Dia, Satrio.

36 5 1
                                    

Surabaya, Oktober 1945

Satrio berlari dari kantor penyiaran menuju kampungnya, ontel yang dikendarainya ditinggalkan begitu saja di tepi jalan raya. Bannya kempes dan rantainya lepas, dia tidak punya waktu untuk memperbaiknya, dibawanya kakinya mengambil langkah seribu. Berita ini harus segera sampai di tetua desa, dan tak ada waktu menunggu untuk memperbaiki seonggok sepeda tua.

Beberapa pemuda dan orang tua sudah menantinya di balai desa, mengharapkan kabar baik yang datang dari kota.
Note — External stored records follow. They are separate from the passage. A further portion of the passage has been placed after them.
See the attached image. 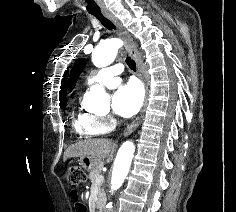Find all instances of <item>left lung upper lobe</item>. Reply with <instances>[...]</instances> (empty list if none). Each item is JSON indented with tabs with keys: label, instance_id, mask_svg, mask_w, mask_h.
I'll return each instance as SVG.
<instances>
[{
	"label": "left lung upper lobe",
	"instance_id": "obj_1",
	"mask_svg": "<svg viewBox=\"0 0 236 212\" xmlns=\"http://www.w3.org/2000/svg\"><path fill=\"white\" fill-rule=\"evenodd\" d=\"M85 65H86V60L83 58V59H79L73 66L72 71H71V78L69 81L70 88H74L76 81L78 79V76L82 72Z\"/></svg>",
	"mask_w": 236,
	"mask_h": 212
}]
</instances>
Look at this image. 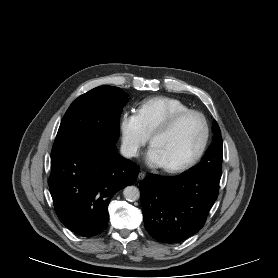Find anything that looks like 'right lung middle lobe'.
Returning a JSON list of instances; mask_svg holds the SVG:
<instances>
[{
    "label": "right lung middle lobe",
    "instance_id": "dd1d6c3e",
    "mask_svg": "<svg viewBox=\"0 0 278 278\" xmlns=\"http://www.w3.org/2000/svg\"><path fill=\"white\" fill-rule=\"evenodd\" d=\"M127 102L128 95L114 86H100L79 96L63 117L52 152L94 141L116 142Z\"/></svg>",
    "mask_w": 278,
    "mask_h": 278
}]
</instances>
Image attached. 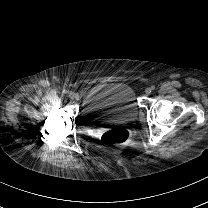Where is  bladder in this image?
Segmentation results:
<instances>
[{"label": "bladder", "mask_w": 208, "mask_h": 208, "mask_svg": "<svg viewBox=\"0 0 208 208\" xmlns=\"http://www.w3.org/2000/svg\"><path fill=\"white\" fill-rule=\"evenodd\" d=\"M89 108L86 120L102 122L106 119H131L137 114V103L132 89L124 84L98 85L86 91Z\"/></svg>", "instance_id": "obj_1"}]
</instances>
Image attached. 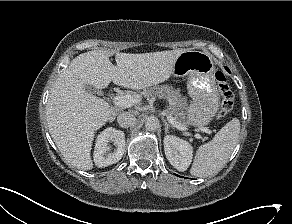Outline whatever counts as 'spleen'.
<instances>
[{"label":"spleen","instance_id":"3e777b00","mask_svg":"<svg viewBox=\"0 0 292 224\" xmlns=\"http://www.w3.org/2000/svg\"><path fill=\"white\" fill-rule=\"evenodd\" d=\"M239 133L240 122L234 118L222 127L209 143L198 148L191 174L196 177H206L218 173L233 152Z\"/></svg>","mask_w":292,"mask_h":224}]
</instances>
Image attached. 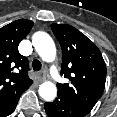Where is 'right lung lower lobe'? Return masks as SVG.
Instances as JSON below:
<instances>
[{
  "label": "right lung lower lobe",
  "instance_id": "right-lung-lower-lobe-1",
  "mask_svg": "<svg viewBox=\"0 0 117 117\" xmlns=\"http://www.w3.org/2000/svg\"><path fill=\"white\" fill-rule=\"evenodd\" d=\"M14 110H15V108H14L9 114H11ZM9 114H7V115H9ZM7 115H6V116H7ZM6 116H5V117H6Z\"/></svg>",
  "mask_w": 117,
  "mask_h": 117
}]
</instances>
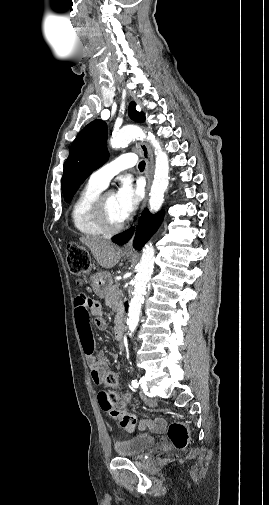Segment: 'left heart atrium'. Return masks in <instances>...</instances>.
Returning <instances> with one entry per match:
<instances>
[{
  "instance_id": "left-heart-atrium-1",
  "label": "left heart atrium",
  "mask_w": 269,
  "mask_h": 505,
  "mask_svg": "<svg viewBox=\"0 0 269 505\" xmlns=\"http://www.w3.org/2000/svg\"><path fill=\"white\" fill-rule=\"evenodd\" d=\"M114 196L117 212L124 221L136 210L140 191L129 180H123Z\"/></svg>"
}]
</instances>
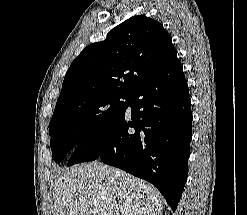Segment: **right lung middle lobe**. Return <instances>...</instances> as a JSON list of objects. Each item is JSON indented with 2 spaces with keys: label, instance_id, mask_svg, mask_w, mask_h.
I'll list each match as a JSON object with an SVG mask.
<instances>
[{
  "label": "right lung middle lobe",
  "instance_id": "dd1d6c3e",
  "mask_svg": "<svg viewBox=\"0 0 247 215\" xmlns=\"http://www.w3.org/2000/svg\"><path fill=\"white\" fill-rule=\"evenodd\" d=\"M128 95L102 94L68 103L49 123L53 159L62 161L82 141L113 122L126 109Z\"/></svg>",
  "mask_w": 247,
  "mask_h": 215
}]
</instances>
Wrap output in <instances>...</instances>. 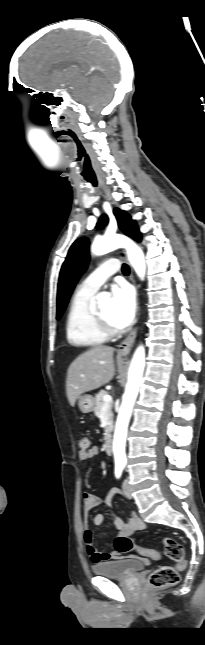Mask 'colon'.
Here are the masks:
<instances>
[{"mask_svg":"<svg viewBox=\"0 0 205 645\" xmlns=\"http://www.w3.org/2000/svg\"><path fill=\"white\" fill-rule=\"evenodd\" d=\"M80 451H87L91 448V441L87 436H80L78 439ZM166 556L175 562V566H161L151 572L148 576V585L151 588L161 589L176 585L180 580L179 572L186 567V559L182 545L170 537L163 540ZM114 549L121 554L136 552L147 559H158L159 553L155 550L140 547L134 544L133 539L127 536H118L114 540Z\"/></svg>","mask_w":205,"mask_h":645,"instance_id":"obj_1","label":"colon"}]
</instances>
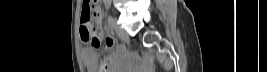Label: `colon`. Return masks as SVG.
Here are the masks:
<instances>
[{
  "label": "colon",
  "instance_id": "obj_1",
  "mask_svg": "<svg viewBox=\"0 0 267 72\" xmlns=\"http://www.w3.org/2000/svg\"><path fill=\"white\" fill-rule=\"evenodd\" d=\"M101 16L102 10L97 1H84L81 13L80 35L83 41L90 42L94 47L102 45Z\"/></svg>",
  "mask_w": 267,
  "mask_h": 72
}]
</instances>
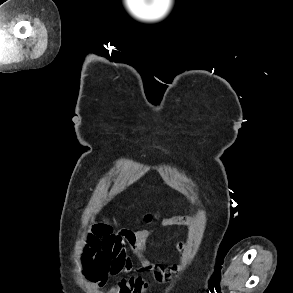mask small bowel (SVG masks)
Segmentation results:
<instances>
[{
	"label": "small bowel",
	"mask_w": 293,
	"mask_h": 293,
	"mask_svg": "<svg viewBox=\"0 0 293 293\" xmlns=\"http://www.w3.org/2000/svg\"><path fill=\"white\" fill-rule=\"evenodd\" d=\"M186 224L183 219L171 218L157 226L139 231L123 229L113 232L109 227H96L82 244L79 260L81 269L96 286L105 285L111 276L122 275L113 288L114 293H144L148 282L141 275H131L133 266L126 245L138 259L140 270L149 271L156 282L166 283L179 270V266H164L159 262H152L148 257L147 243L151 236L162 228ZM163 246L175 249L180 255L185 254L182 242H167Z\"/></svg>",
	"instance_id": "c3829d8e"
}]
</instances>
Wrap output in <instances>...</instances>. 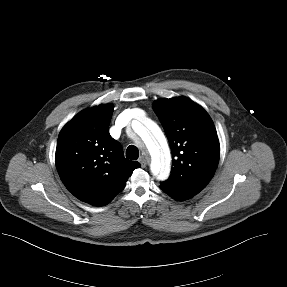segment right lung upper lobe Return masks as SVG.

Radio tak berfungsi setelah sekutu kembali. Terakhir kali suara Bung Tomo di sana, menyerukan Arek-arek Suroboyo agar kembali merapatkan barisan, sekutu berencana menyerang.

Baru rencana, begitulah kabar burungnya. Satrio memberitahu warga kampungnya, sebagai pengantar amanat ia bertanggung jawab atas informasi yang diberikannya—mau itu kabar baik atau kabar buruk.

“Mereka meminta pemuda-pemuda untuk kembali ke medan pertempuran, kemerdekaan negeri kita sedang dipertaruhkan!”

Sorakan keras memenuhi tempat itu, bergema di dinding-dinding balai desa. Para tetua mengirim semua pemuda di kampung agar segera menggabungkan diri dengan yang lainnya di tengah kota. Perlawanan rakyat bangkit lagi.

Tentara Keamanan Rakyat (TKR) sudah memasang barikade di berbagai sudut kota Surabaya yang rentan diduduki oleh pihak sekutu. Satrio dengan semangat berapi-apinya berjanji pada diri sendiri untuk siap menumpahkan darahnya demi mempertahankan kedaulatan negaranya.





***





Surabaya, Juli 1945

Sudah tersiar bahwa kekalahan Jepang di depan mata, para pemimpin mulai merancang struktur kenegaraan. Visi, misi dan dasar negara. Berita terus digaungkan di radio-radio, memberi secercah harapan pada rakyat yang sudah kehilangan banyak mimpi-mimpi, akankah kemerdekaan mereka raih. Atau inilah akhir pahit dari panjangnya penjajahan yang mereka terima.

Satrio duduk bersandar di tembok belakang kantor penyiaran, mendengar kabar-kabar yang menjanjikan membuatnya merasa lebih baik. Dia hanyalah pemuda biasa dari desa, bersekolah di sekolah rakyat itupun tak sampai tamat. Setidaknya ia tahu membaca dan berhitung, pedagang tidak akan membodohinya di pasar karena dia tahu beberapa ilmu, ia bersyukur sebab tak semua pemuda bisa seperti dirinya.

“Sat-rrio,” pemuda sepantaran dirinya menghampiri, logat Jepangnya yang kental memberi penekanan di -Rio. Satrio menegakkan tubuhnya, lehernya langsung bercelingak-celinguk, memastikan tak ada orang lain di tempat itu kecuali mereka berdua.

“Kau sudah mendengarnya?” tanya Pemuda Nipon yang baru saja tiba.

“Ya, mereka membentuk BPUPKI.” Pemuda Nipon itu mengangguk, sambil mengulang dalam bahasa Jepang kepanjangan dari akronim yang Satrio ucapkan. “Itulah kenapa aku mengirim pesan padamu, aku ingin tahu, ini sungguhan atau hanya akal-akalan? Kenapa Jepang mau membantu kemerdakaan Indonesia dengan membentuk organisasi itu?”

Pemuda Jepang itu ikut bersandar di tembok, di sisi Satrio. Ia mengeluarkan cerutu dari kantong celananya, memberikannya satu pada Satrio, lalu menyulutnya dengan api, berbagi baranya dengan milik Satrio yang sudah diapit di antara bibir. Mereka diam sejenak, menikmati tembakau yang terbakar dan asap yang bertukar di dalam paru-paru. Sejenak Satrio merasa ototnya melemas, dia terlalu tegang beberapa saat lalu.

“Aku tidak punya banyak informasi,” kata si Pemuda Nipon setelah beberapa saat, “Tapi aku tahu kekalahan Jepang di Perang Dunia memaksa mereka untuk melakukan ini, mencari simpatisan, mencari sekutu.”

“Apa ini termasuk kerja sama?”

“Tidak bisa dibilang kerja sama,” pemuda itu menatap Satrio, “Kenapa kau menganggap kolonialisme ini sebagai kerja sama? Mereka mencari sekutu, Sat-rrio. Mereka mencari alat, negaramu ini bagai barang yang ditaruhkan di meja judi.”